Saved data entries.

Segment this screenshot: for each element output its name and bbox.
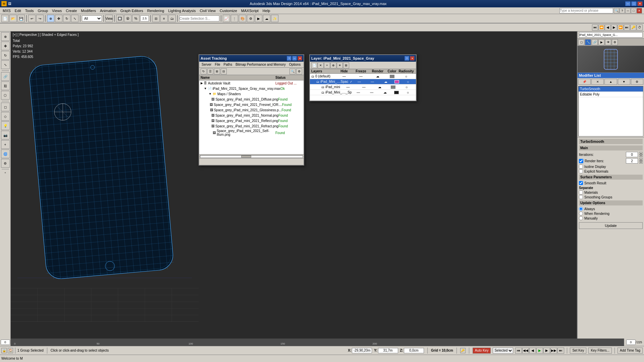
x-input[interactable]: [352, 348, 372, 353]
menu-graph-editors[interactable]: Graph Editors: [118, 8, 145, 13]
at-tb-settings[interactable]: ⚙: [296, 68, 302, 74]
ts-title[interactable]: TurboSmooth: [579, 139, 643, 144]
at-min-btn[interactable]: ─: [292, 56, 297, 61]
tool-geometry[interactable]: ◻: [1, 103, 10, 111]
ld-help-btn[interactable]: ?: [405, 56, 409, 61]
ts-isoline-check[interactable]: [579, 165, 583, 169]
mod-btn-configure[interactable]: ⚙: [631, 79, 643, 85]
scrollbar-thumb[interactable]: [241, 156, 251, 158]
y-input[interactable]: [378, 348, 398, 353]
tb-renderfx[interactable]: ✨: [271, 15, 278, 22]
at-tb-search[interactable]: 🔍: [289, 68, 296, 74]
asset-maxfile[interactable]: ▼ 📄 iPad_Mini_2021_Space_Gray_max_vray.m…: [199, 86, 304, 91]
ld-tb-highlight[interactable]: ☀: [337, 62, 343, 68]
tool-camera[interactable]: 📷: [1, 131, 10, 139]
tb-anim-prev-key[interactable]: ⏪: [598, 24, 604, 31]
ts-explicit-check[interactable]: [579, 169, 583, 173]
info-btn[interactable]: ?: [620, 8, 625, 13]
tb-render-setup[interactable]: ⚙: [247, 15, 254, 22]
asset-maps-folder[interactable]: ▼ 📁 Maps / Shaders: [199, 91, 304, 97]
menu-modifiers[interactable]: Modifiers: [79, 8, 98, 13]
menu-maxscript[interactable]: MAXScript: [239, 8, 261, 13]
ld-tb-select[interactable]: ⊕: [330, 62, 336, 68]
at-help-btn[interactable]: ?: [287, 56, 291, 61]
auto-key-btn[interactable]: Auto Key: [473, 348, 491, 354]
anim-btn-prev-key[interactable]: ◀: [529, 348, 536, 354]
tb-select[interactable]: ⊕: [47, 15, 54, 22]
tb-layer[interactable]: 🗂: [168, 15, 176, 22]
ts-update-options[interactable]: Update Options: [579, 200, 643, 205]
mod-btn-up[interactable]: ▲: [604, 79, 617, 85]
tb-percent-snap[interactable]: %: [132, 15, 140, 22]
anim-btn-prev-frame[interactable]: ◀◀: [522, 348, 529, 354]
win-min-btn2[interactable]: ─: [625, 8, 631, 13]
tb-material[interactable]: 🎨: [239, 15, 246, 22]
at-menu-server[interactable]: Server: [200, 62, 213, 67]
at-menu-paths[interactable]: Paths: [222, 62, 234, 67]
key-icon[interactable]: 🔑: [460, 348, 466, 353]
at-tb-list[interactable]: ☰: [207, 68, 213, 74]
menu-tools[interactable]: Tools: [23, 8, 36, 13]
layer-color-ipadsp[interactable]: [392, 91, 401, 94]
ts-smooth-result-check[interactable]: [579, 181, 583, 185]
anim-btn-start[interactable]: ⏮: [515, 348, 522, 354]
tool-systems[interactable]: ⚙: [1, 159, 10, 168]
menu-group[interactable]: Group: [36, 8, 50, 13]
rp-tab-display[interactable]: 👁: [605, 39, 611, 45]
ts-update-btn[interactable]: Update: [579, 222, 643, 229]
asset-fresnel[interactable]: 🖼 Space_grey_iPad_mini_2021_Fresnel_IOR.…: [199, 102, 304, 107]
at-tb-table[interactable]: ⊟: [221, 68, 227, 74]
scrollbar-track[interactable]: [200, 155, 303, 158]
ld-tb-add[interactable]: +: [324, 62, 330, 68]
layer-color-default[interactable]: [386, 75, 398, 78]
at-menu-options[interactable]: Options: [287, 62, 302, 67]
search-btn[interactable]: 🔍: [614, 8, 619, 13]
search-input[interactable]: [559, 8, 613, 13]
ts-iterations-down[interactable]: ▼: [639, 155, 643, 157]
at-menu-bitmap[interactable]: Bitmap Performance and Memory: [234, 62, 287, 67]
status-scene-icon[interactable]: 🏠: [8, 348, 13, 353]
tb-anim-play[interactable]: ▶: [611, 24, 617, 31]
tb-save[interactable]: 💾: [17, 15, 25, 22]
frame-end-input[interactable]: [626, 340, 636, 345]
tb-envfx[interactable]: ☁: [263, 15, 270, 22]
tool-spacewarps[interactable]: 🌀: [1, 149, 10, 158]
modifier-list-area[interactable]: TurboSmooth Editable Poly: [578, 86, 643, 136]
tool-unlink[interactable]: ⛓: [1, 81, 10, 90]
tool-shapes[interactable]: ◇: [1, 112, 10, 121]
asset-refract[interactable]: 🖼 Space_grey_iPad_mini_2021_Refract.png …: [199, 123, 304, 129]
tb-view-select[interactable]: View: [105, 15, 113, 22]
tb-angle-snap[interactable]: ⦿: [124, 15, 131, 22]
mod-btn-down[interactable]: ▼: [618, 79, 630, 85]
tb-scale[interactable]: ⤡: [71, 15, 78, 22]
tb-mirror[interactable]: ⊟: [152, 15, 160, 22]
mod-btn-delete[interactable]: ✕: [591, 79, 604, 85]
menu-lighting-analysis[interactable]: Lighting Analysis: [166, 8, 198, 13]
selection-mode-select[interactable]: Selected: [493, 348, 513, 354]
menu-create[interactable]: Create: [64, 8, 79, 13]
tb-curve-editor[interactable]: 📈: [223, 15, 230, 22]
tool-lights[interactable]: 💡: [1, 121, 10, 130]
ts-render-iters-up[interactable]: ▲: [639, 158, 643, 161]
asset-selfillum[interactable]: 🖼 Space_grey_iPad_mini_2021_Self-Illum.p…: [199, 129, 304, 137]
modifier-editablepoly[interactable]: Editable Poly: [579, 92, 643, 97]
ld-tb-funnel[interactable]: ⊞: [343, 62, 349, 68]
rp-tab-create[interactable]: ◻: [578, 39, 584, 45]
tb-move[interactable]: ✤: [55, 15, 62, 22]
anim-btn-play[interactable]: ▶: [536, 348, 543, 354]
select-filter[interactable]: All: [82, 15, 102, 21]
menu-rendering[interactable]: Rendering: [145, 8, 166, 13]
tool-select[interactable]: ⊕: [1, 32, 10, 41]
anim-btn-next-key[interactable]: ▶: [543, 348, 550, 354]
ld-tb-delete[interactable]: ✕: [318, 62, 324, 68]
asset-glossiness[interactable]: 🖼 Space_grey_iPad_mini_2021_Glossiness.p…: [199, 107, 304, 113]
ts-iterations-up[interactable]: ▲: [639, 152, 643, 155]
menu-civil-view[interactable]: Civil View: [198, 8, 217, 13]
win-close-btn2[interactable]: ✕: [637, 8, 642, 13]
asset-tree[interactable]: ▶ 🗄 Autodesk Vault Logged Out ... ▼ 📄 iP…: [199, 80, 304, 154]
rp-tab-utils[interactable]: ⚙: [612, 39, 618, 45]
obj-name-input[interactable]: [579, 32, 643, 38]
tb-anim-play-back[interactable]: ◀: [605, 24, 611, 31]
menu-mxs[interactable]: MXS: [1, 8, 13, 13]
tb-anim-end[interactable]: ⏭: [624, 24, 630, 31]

Exercise.
The records are to be retyped in full and exactly, with no image carried over.

Answer to this task.
Segment this screenshot: for each element output its name and bbox.
x-input[interactable]: [352, 348, 372, 353]
menu-graph-editors[interactable]: Graph Editors: [118, 8, 145, 13]
at-tb-settings[interactable]: ⚙: [296, 68, 302, 74]
ts-title[interactable]: TurboSmooth: [579, 139, 643, 144]
at-min-btn[interactable]: ─: [292, 56, 297, 61]
tool-geometry[interactable]: ◻: [1, 103, 10, 111]
ld-help-btn[interactable]: ?: [405, 56, 409, 61]
ts-isoline-check[interactable]: [579, 165, 583, 169]
mod-btn-configure[interactable]: ⚙: [631, 79, 643, 85]
scrollbar-thumb[interactable]: [241, 156, 251, 158]
y-input[interactable]: [378, 348, 398, 353]
tb-renderfx[interactable]: ✨: [271, 15, 278, 22]
at-tb-search[interactable]: 🔍: [289, 68, 296, 74]
asset-maxfile[interactable]: ▼ 📄 iPad_Mini_2021_Space_Gray_max_vray.m…: [199, 86, 304, 91]
ld-tb-highlight[interactable]: ☀: [337, 62, 343, 68]
tool-camera[interactable]: 📷: [1, 131, 10, 139]
tb-anim-prev-key[interactable]: ⏪: [598, 24, 604, 31]
ts-explicit-check[interactable]: [579, 169, 583, 173]
info-btn[interactable]: ?: [620, 8, 625, 13]
tb-render-setup[interactable]: ⚙: [247, 15, 254, 22]
asset-maps-folder[interactable]: ▼ 📁 Maps / Shaders: [199, 91, 304, 97]
menu-modifiers[interactable]: Modifiers: [79, 8, 98, 13]
menu-maxscript[interactable]: MAXScript: [239, 8, 261, 13]
ld-tb-select[interactable]: ⊕: [330, 62, 336, 68]
at-help-btn[interactable]: ?: [287, 56, 291, 61]
auto-key-btn[interactable]: Auto Key: [473, 348, 491, 354]
anim-btn-prev-key[interactable]: ◀: [529, 348, 536, 354]
tb-select[interactable]: ⊕: [47, 15, 54, 22]
tb-layer[interactable]: 🗂: [168, 15, 176, 22]
ts-update-options[interactable]: Update Options: [579, 200, 643, 205]
mod-btn-up[interactable]: ▲: [604, 79, 617, 85]
tb-percent-snap[interactable]: %: [132, 15, 140, 22]
anim-btn-prev-frame[interactable]: ◀◀: [522, 348, 529, 354]
win-min-btn2[interactable]: ─: [625, 8, 631, 13]
tb-material[interactable]: 🎨: [239, 15, 246, 22]
at-menu-server[interactable]: Server: [200, 62, 213, 67]
at-menu-paths[interactable]: Paths: [222, 62, 234, 67]
key-icon[interactable]: 🔑: [460, 348, 466, 353]
at-tb-list[interactable]: ☰: [207, 68, 213, 74]
menu-tools[interactable]: Tools: [23, 8, 36, 13]
layer-color-ipadsp[interactable]: [392, 91, 401, 94]
ts-smooth-result-check[interactable]: [579, 181, 583, 185]
anim-btn-start[interactable]: ⏮: [515, 348, 522, 354]
tool-systems[interactable]: ⚙: [1, 159, 10, 168]
menu-group[interactable]: Group: [36, 8, 50, 13]
rp-tab-display[interactable]: 👁: [605, 39, 611, 45]
ts-update-btn[interactable]: Update: [579, 222, 643, 229]
asset-fresnel[interactable]: 🖼 Space_grey_iPad_mini_2021_Fresnel_IOR.…: [199, 102, 304, 107]
at-tb-table[interactable]: ⊟: [221, 68, 227, 74]
scrollbar-track[interactable]: [200, 155, 303, 158]
ld-tb-add[interactable]: +: [324, 62, 330, 68]
layer-color-default[interactable]: [386, 75, 398, 78]
at-menu-options[interactable]: Options: [287, 62, 302, 67]
search-btn[interactable]: 🔍: [614, 8, 619, 13]
search-input[interactable]: [559, 8, 613, 13]
ts-iterations-down[interactable]: ▼: [639, 155, 643, 157]
at-menu-bitmap[interactable]: Bitmap Performance and Memory: [234, 62, 287, 67]
status-scene-icon[interactable]: 🏠: [8, 348, 13, 353]
tb-anim-play[interactable]: ▶: [611, 24, 617, 31]
tb-save[interactable]: 💾: [17, 15, 25, 22]
frame-end-input[interactable]: [626, 340, 636, 345]
tb-envfx[interactable]: ☁: [263, 15, 270, 22]
tool-spacewarps[interactable]: 🌀: [1, 149, 10, 158]
modifier-list-area[interactable]: TurboSmooth Editable Poly: [578, 86, 643, 136]
tool-unlink[interactable]: ⛓: [1, 81, 10, 90]
tool-shapes[interactable]: ◇: [1, 112, 10, 121]
asset-refract[interactable]: 🖼 Space_grey_iPad_mini_2021_Refract.png …: [199, 123, 304, 129]
tb-view-select[interactable]: View: [105, 15, 113, 22]
tb-angle-snap[interactable]: ⦿: [124, 15, 131, 22]
mod-btn-down[interactable]: ▼: [618, 79, 630, 85]
tb-scale[interactable]: ⤡: [71, 15, 78, 22]
tb-mirror[interactable]: ⊟: [152, 15, 160, 22]
mod-btn-delete[interactable]: ✕: [591, 79, 604, 85]
menu-lighting-analysis[interactable]: Lighting Analysis: [166, 8, 198, 13]
selection-mode-select[interactable]: Selected: [493, 348, 513, 354]
menu-create[interactable]: Create: [64, 8, 79, 13]
tb-curve-editor[interactable]: 📈: [223, 15, 230, 22]
tool-lights[interactable]: 💡: [1, 121, 10, 130]
ts-render-iters-up[interactable]: ▲: [639, 158, 643, 161]
asset-selfillum[interactable]: 🖼 Space_grey_iPad_mini_2021_Self-Illum.p…: [199, 129, 304, 137]
modifier-editablepoly[interactable]: Editable Poly: [579, 92, 643, 97]
ld-tb-funnel[interactable]: ⊞: [343, 62, 349, 68]
rp-tab-create[interactable]: ◻: [578, 39, 584, 45]
tb-move[interactable]: ✤: [55, 15, 62, 22]
anim-btn-play[interactable]: ▶: [536, 348, 543, 354]
select-filter[interactable]: All: [82, 15, 102, 21]
menu-rendering[interactable]: Rendering: [145, 8, 166, 13]
tool-select[interactable]: ⊕: [1, 32, 10, 41]
anim-btn-next-key[interactable]: ▶: [543, 348, 550, 354]
ld-tb-delete[interactable]: ✕: [318, 62, 324, 68]
asset-glossiness[interactable]: 🖼 Space_grey_iPad_mini_2021_Glossiness.p…: [199, 107, 304, 113]
ts-iterations-up[interactable]: ▲: [639, 152, 643, 155]
menu-civil-view[interactable]: Civil View: [198, 8, 217, 13]
win-close-btn2[interactable]: ✕: [637, 8, 642, 13]
asset-tree[interactable]: ▶ 🗄 Autodesk Vault Logged Out ... ▼ 📄 iP…: [199, 80, 304, 154]
rp-tab-utils[interactable]: ⚙: [612, 39, 618, 45]
obj-name-input[interactable]: [579, 32, 643, 38]
tb-anim-play-back[interactable]: ◀: [605, 24, 611, 31]
menu-mxs[interactable]: MXS: [1, 8, 13, 13]
tb-anim-end[interactable]: ⏭: [624, 24, 630, 31]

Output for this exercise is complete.